**Extracted data**:
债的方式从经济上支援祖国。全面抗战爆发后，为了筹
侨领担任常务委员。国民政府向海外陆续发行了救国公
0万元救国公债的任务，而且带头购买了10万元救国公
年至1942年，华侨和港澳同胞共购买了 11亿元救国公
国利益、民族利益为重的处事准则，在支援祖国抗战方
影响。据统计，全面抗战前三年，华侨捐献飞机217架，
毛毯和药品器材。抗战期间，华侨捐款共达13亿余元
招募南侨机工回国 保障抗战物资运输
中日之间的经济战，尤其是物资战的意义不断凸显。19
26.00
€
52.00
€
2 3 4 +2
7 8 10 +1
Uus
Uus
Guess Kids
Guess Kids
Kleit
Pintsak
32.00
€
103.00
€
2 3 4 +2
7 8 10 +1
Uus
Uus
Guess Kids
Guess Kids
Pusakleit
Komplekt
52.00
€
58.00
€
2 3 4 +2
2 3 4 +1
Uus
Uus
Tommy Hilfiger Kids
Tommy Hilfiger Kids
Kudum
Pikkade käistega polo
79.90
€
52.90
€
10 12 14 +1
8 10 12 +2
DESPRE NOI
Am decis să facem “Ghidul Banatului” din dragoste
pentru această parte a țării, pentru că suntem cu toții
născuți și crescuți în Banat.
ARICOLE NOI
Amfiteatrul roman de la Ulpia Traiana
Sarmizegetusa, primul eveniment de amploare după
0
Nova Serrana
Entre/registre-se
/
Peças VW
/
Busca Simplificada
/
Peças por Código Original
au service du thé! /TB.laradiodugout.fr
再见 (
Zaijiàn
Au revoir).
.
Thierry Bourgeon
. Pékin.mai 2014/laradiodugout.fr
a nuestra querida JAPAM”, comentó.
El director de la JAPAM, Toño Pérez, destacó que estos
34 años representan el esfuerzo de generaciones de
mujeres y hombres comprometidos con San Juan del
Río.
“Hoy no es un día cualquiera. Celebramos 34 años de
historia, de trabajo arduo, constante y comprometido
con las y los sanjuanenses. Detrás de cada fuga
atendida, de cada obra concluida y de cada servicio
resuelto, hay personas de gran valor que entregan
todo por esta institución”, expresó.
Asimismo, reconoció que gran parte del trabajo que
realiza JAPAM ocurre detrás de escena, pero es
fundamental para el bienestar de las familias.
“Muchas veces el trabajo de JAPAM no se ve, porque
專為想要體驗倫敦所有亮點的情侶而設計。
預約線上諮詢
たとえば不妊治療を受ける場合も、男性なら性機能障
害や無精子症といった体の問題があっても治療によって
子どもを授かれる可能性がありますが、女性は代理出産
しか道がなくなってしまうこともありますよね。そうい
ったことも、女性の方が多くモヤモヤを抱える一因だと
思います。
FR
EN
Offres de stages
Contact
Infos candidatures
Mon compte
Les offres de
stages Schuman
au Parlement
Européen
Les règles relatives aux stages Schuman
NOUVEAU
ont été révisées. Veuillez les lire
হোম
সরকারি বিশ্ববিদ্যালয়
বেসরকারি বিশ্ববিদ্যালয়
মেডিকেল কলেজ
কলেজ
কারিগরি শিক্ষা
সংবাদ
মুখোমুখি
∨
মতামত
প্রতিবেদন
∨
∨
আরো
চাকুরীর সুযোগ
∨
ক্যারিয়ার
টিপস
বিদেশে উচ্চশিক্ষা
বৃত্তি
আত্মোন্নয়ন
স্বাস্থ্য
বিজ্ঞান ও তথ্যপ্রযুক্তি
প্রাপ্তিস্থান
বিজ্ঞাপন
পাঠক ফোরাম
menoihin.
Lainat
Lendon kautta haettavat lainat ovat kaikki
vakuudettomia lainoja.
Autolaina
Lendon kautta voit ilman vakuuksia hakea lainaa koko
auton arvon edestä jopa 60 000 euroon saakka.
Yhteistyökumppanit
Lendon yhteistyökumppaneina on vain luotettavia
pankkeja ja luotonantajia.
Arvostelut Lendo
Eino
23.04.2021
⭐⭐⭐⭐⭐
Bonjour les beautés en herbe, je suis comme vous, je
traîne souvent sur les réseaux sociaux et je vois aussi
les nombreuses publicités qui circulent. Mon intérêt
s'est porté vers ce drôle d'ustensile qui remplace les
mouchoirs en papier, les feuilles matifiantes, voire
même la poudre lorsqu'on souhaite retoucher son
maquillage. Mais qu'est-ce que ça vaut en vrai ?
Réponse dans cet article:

**Directions for this task**: Return each line of the data that contains the string "JAPAM".

**Solution for this problem**:
a nuestra querida JAPAM”, comentó.
El director de la JAPAM, Toño Pérez, destacó que estos
realiza JAPAM ocurre detrás de escena, pero es
“Muchas veces el trabajo de JAPAM no se ve, porque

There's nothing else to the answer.